Plenary
Lecture
The Contribution of Terology for a Sustainable Future
Professor Torres Farinha
President & Coordinator Professor
Engineering School of Coimbra Polytechnic Institute
Portugal
E-mail: tfarinha@mail.ipc.pt
Abstract: Terology is defined as the
combined utilization of operational research techniques, information
management and engineering, with the objective of accompanying the life cycle
of facilities and equipment; it includes the definition of specifications of
purchase, installation and reception, and also the management and control of
its maintenance, modification and replacement and, too, its accompanying in
service.
The author introduced this concept in 1994, with the objective to synthesize a
large view of the maintenance activity, that is necessary to implement in the
Organizations, in order to have good levels of reliability and a large life
cycle of facilities and equipment.
When this concept is implemented in a large organization it is necessary, to
re-equation the maintenance department, to increment its level of operation,
and to introduce an information system for maintenance management.
After this stage, the next step is to put into operation on-condition
maintenance techniques and a fault diagnosis system. Also, it is important to
reevaluate periodically the costs of functioning and the level of maintenance
of facilities and equipment, in order to guarantee the minimum costs and the
largest possible life cycle.
Usually, in modern Organizations, it is necessary to use the state-of-art of
technology but, also, it is necessary to minimize the impact over the nature
with the manufacturing of new goods, namely through methods and also through
the reduction of its production.
Then, the humanity needs to rethink the economy and to redesign this, in order
to maintain and, if possible, to increment his quality of life, with, always,
the biggest possible respect by the nature.

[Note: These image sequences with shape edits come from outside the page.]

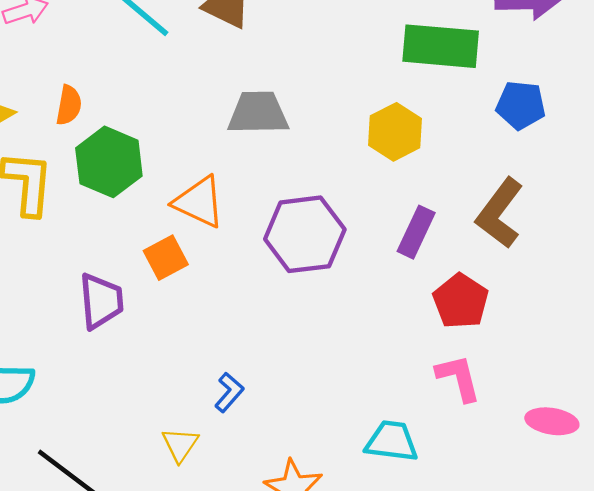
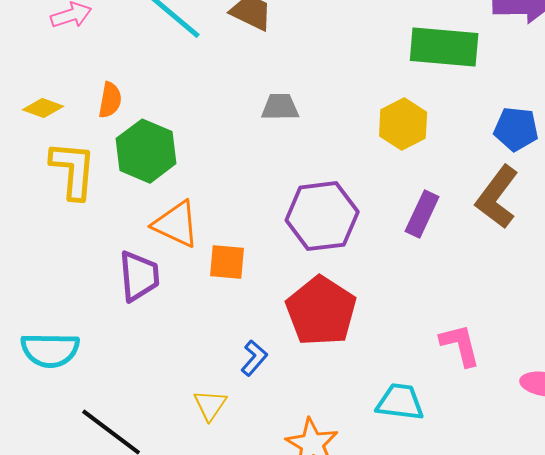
blue pentagon: (521, 105) -> (516, 129), moved
gray trapezoid: (258, 113) -> (280, 107), size x0.7
orange triangle: (199, 202) -> (176, 224), moved
orange square: (166, 258) -> (227, 262), moved, turned 33
red pentagon: (461, 301) -> (321, 311), moved, size x1.4

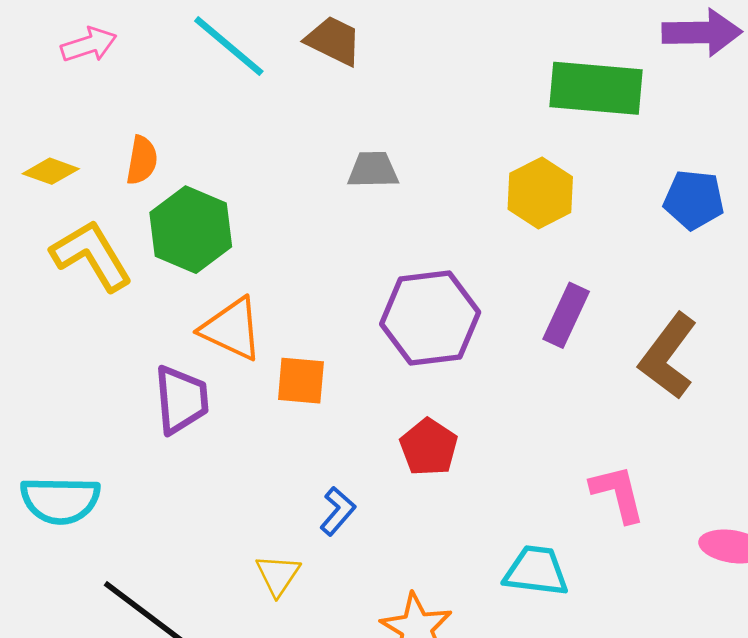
yellow L-shape: (73, 170) -> (92, 255), turned -36
brown L-shape: (497, 197) -> (668, 356), moved
red pentagon: (321, 311) -> (429, 447), size x0.6

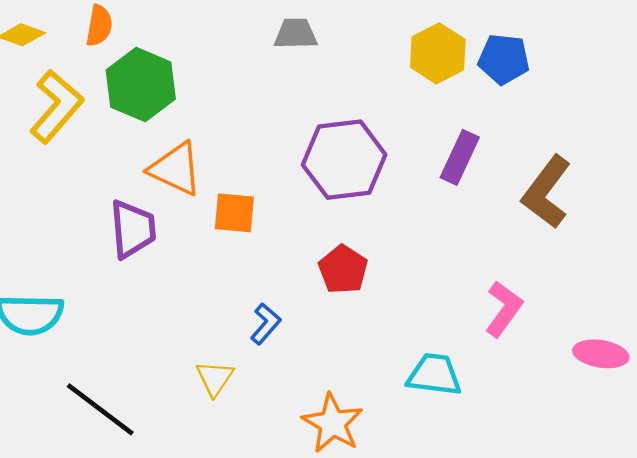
blue pentagon: (694, 200) -> (504, 59), moved
yellow L-shape: (92, 255) -> (56, 107), turned 72
pink L-shape: (618, 493) -> (504, 309), turned 50

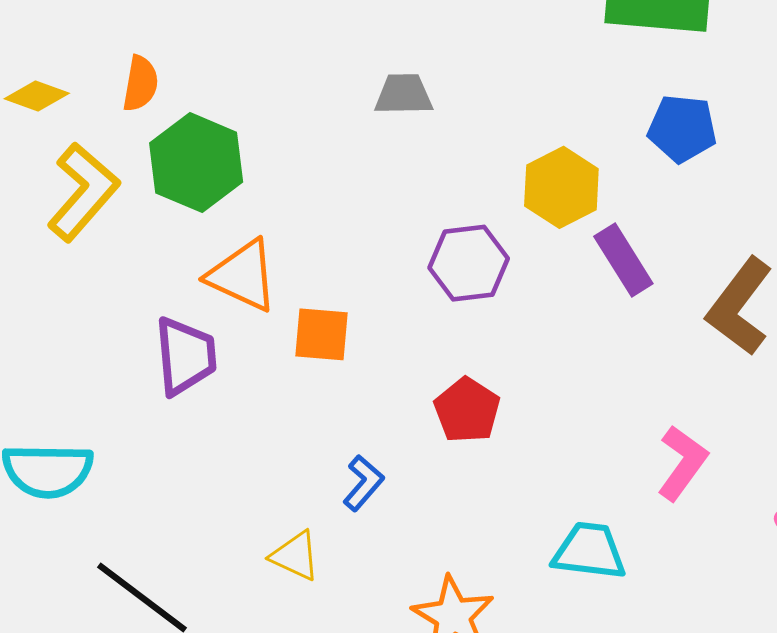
yellow hexagon: (438, 53) -> (561, 187), moved
purple rectangle: (460, 157) -> (623, 260), turned -57
purple hexagon: (344, 160) -> (469, 263), size x0.7
yellow triangle: (215, 378) -> (295, 556), turned -39

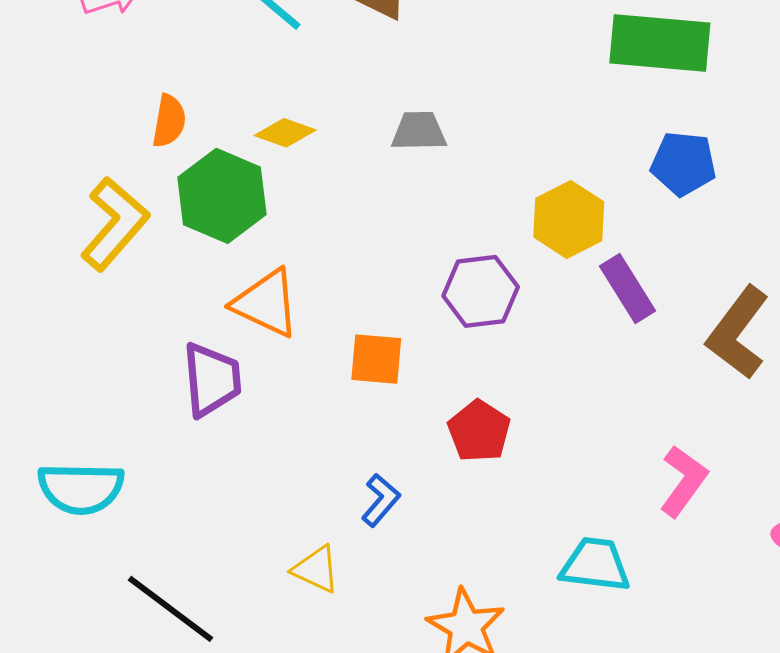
yellow diamond: (37, 96) -> (285, 133), moved
orange square: (322, 334) -> (376, 359), moved

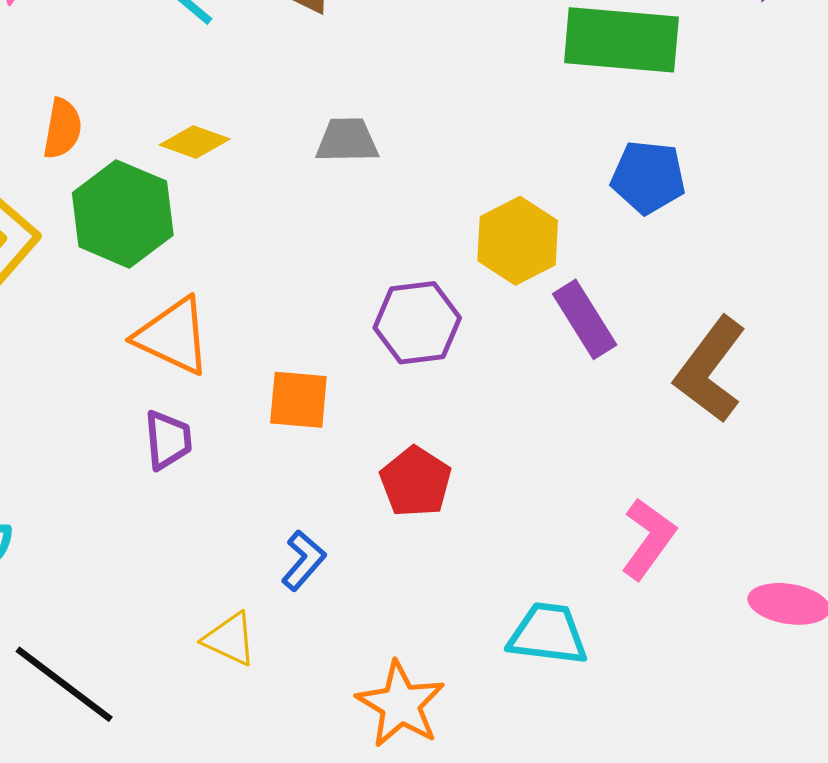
purple trapezoid: (212, 380) -> (168, 440), moved, size x0.7

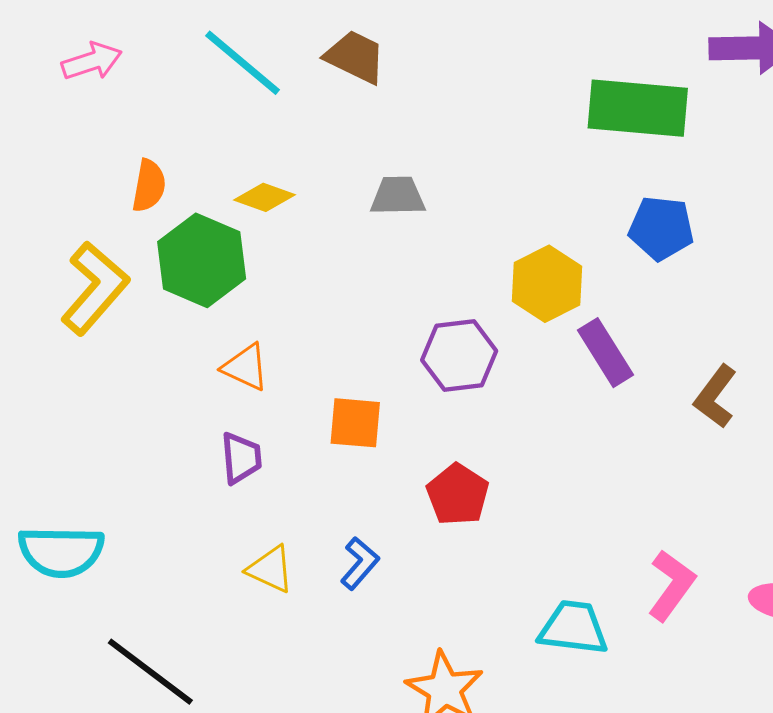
orange triangle: (173, 336) -> (245, 367), size x0.7
brown L-shape: (710, 370) -> (715, 396), size x0.7
pink L-shape: (648, 539) -> (671, 585), moved
yellow triangle: (230, 639) -> (270, 569), moved

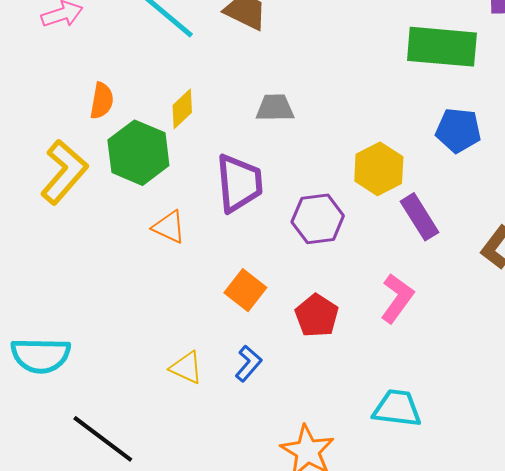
yellow diamond: (265, 197) -> (182, 109), turned -63
orange square: (355, 423) -> (245, 290), moved, turned 33
purple trapezoid: (241, 458) -> (239, 183), moved, size x1.6
pink L-shape: (671, 585) -> (397, 298), moved

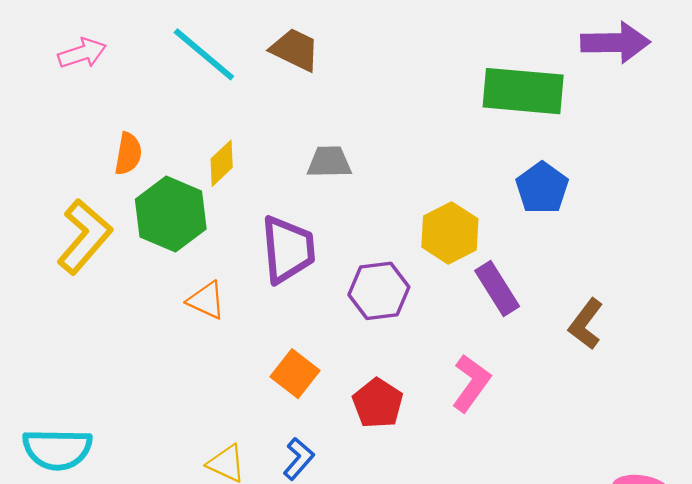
blue pentagon: (458, 130) -> (542, 188), turned 30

It is because of this that, with good terology management, good replacement
politicizes, good on-condition maintenance politicizes, namely the ones
connected to the environment, that terology or, by other words, this vision of
maintenance, is so important for a better and sustainable future.
A real maintenance management system, called SMIT, the core of a group of
other developments, some yet implemented and others under implementation and,
also, new future perspectives, that will be described within the paper
proposed. These developments are a real contribution for the perspective that
is being described.
The planet, the nature, the future, it is not sustainable if the man continue
destructing it to manufacture new good that, when its life ends, are destroy,
usually recycling, reusing or doing not, but always with big consumption of
energy and, many times, adding new materials not organics.
To have sustainability it is necessary to preserve, to increment life cycle of
goods, to reutilize, to return to the nature what will be possible, to live
together, humanity-nature and technology, friendly. To reach this objective
terology really helps and, because of this, the way showed in this
communication is a way that author believes that helps to have a better and
more sustainable future.
Brief Biography of the Speaker:
Jose Manuel Torres Farinha (www.torresfarinha.com), is Licentiate in
Electrical Engineering by Coimbra University, and PhD in Mechanical
Engineering by Oporto University. He is Senior Member and Specialist in
Industrial Maintenance by “Ordem dos Engenheiros”, that is the Association
that represents the long-cycle theoretically scientific studies in-depth in
Portugal (CLAIU member). He is Coordinator Professor at Engineering School of
Coimbra Polytechnic Institute (www.ipc.pt). Since 1994 he is member of
Mechanical Engineering Center from University of Coimbra – CEMUC -
(http://www2.dem.uc.pt/cemuc/index.htm), that is classified as Excellent by
“Fundacao para a Ciencia e a Tecnologia” - (http://alfa.fct.mctes.pt/index.phtml.en).
His main research is in Terology, around information maintenance systems,
fault diagnosis, and on condition maintenance, with emphasis in an ecological
approach. He wrote a book, chapters of books and has more than thirty papers
published in national and international journals and conferences. He is
President of Coimbra Polytechnic Institute (IPC), since 2001. In charge of
these functions he reached several innovative objectives, namely, by the first
time in Portugal, to certify a higher education institution, IPC – Coimbra
Polytechnic Institute - (Central Services, Social Services and Colleges) by
ISO 9001; IPC has 14.000 students, 6 schools, 1.000 teachers.